Requirement:
Leave out every picture, and restate word for word only the lines from the one containing "й (заповнювати)." through the end of the material.

Listed records:

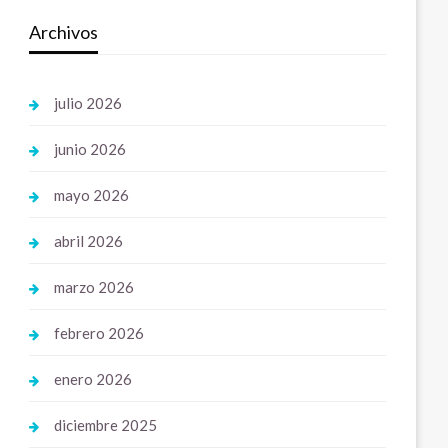
Archivos
julio 2026
junio 2026
mayo 2026
abril 2026
marzo 2026
febrero 2026
enero 2026
diciembre 2025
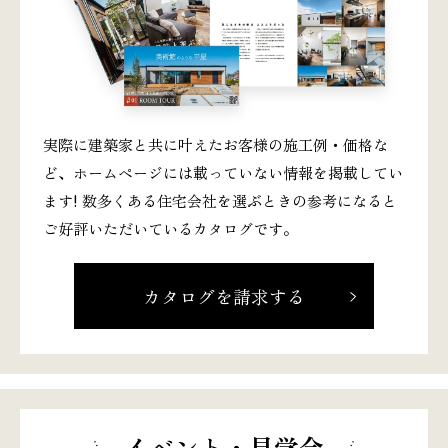
実際に建築家と共に叶えたお客様の施工例・価格な
ど、ホームページには載っていない情報を掲載してい
ます! 数多くある住宅会社を選ぶときの参考になると
ご好評いただいているカタログです。
カタログを請求する
イベント・見学会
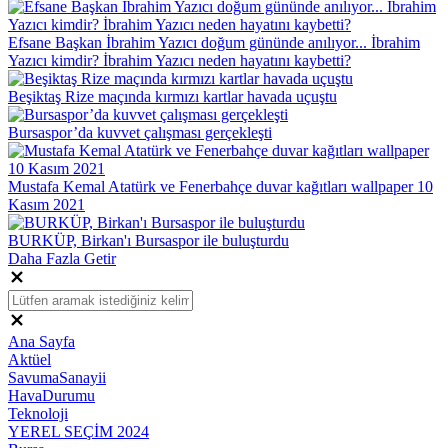
Efsane Başkan İbrahim Yazıcı doğum gününde anılıyor... İbrahim
Yazıcı kimdir? İbrahim Yazıcı neden hayatını kaybetti?
Beşiktaş Rize maçında kırmızı kartlar havada uçuştu
Bursaspor’da kuvvet çalışması gerçekleşti
Mustafa Kemal Atatürk ve Fenerbahçe duvar kağıtları wallpaper 10
Kasım 2021
BURKÜP, Birkan'ı Bursaspor ile buluşturdu
Daha Fazla Getir
Ana Sayfa
Aktüel
SavumaSanayii
HavaDurumu
Teknoloji
YEREL SEÇİM 2024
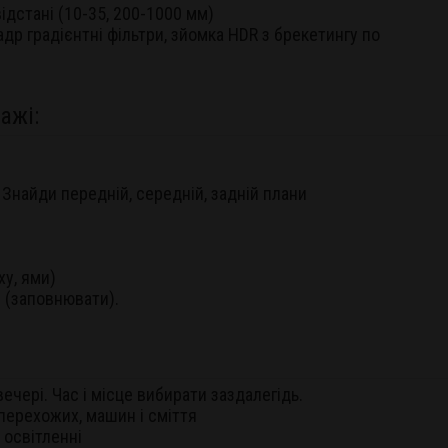
ідстані (10-35, 200-1000 мм)
др градієнтні фільтри, зйомка HDR з брекетингу по
ажі:
 Знайди передній, середній, задній плани
ху, ями)
й (заповнювати).
вечері. Час і місце вибирати заздалегідь.
перехожих, машин і сміття
 освітленні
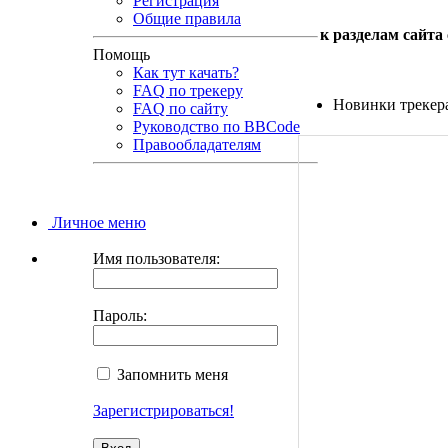
Регистрация
Общие правила
к разделам сайта
Помощь
Как тут качать?
FAQ по трекеру
Новинки трекер
FAQ по сайту
Руководство по BBCode
Правообладателям
Личное меню
Имя пользователя:
Пароль:
Запомнить меня
Зарегистрироваться!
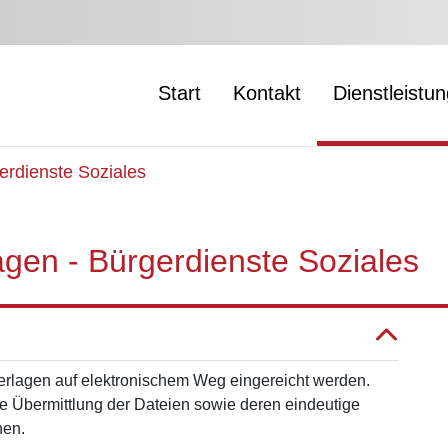
Start
Kontakt
Dienstleistu
erdienste Soziales
gen - Bürgerdienste Soziales
erlagen auf elektronischem Weg eingereicht werden.
 Übermittlung der Dateien sowie deren eindeutige
hen.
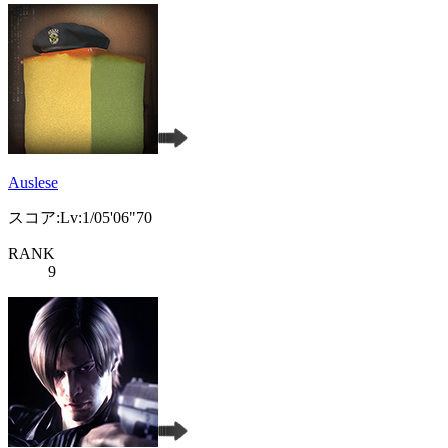
Auslese
スコア:Lv:1/05'06"70
RANK
9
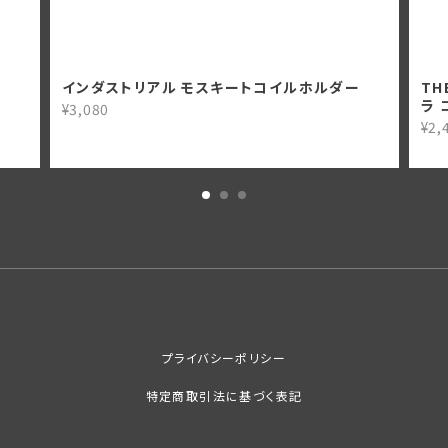
インダストリアル モスキートコイルホルダー
THE
ラ 
¥3,080
¥2,
プライバシーポリシー
特定商取引法に基づく表記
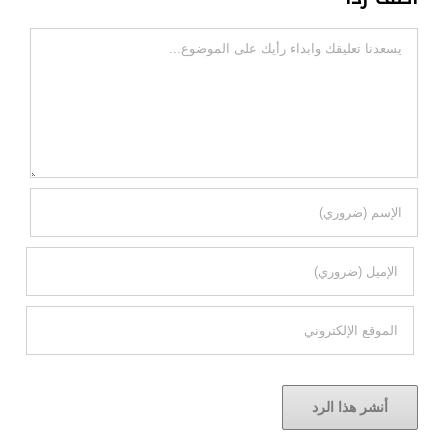
تعليقات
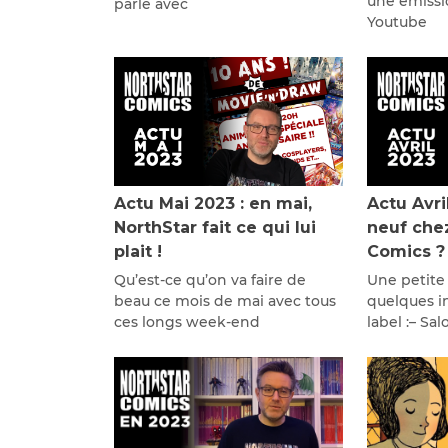
une émissi
parle avec
Youtube
Actu Mai 2023 : en mai,
Actu Avri
NorthStar fait ce qui lui
neuf che
plait !
Comics ?
Qu’est-ce qu’on va faire de
Une petite
beau ce mois de mai avec tous
quelques in
ces longs week-end
label :– Sa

Task solution:
й (заповнювати).
вечері. Час і місце вибирати заздалегідь.
перехожих, машин і сміття
 освітленні
Регистрация
Общие правила
к разделам сайта
Помощь
Как тут качать?
FAQ по трекеру
Новинки трекер
FAQ по сайту
Руководство по BBCode
Правообладателям
Личное меню
Имя пользователя:
Пароль:
Запомнить меня
Зарегистрироваться!
Start
Kontakt
Dienstleistu
erdienste Soziales
gen - Bürgerdienste Soziales
erlagen auf elektronischem Weg eingereicht werden.
 Übermittlung der Dateien sowie deren eindeutige
hen.
Auslese
スコア:Lv:1/05'06"70
RANK
9
インダストリアル モスキートコイルホルダー
THE
ラ 
¥3,080
¥2,
プライバシーポリシー
特定商取引法に基づく表記
تعليقات
une émissi
parle avec
Youtube
Actu Mai 2023 : en mai,
Actu Avri
NorthStar fait ce qui lui
neuf che
plait !
Comics ?
Qu’est-ce qu’on va faire de
Une petite
beau ce mois de mai avec tous
quelques in
ces longs week-end
label :– Sa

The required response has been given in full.